*Your assignment*
Repeat exactly, and only, the lines from the line containing "after man found fatally stabbed" through the last line of the records below, including both.

[Excerpts from a dataset]
——————————

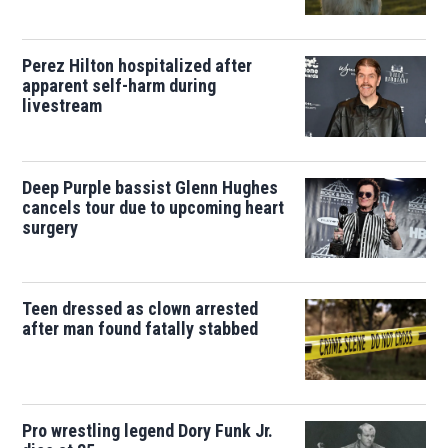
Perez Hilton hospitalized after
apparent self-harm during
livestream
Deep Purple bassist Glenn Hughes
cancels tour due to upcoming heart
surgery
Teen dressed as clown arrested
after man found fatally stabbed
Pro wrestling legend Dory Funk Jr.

——————————

*Written answer*
after man found fatally stabbed
Pro wrestling legend Dory Funk Jr.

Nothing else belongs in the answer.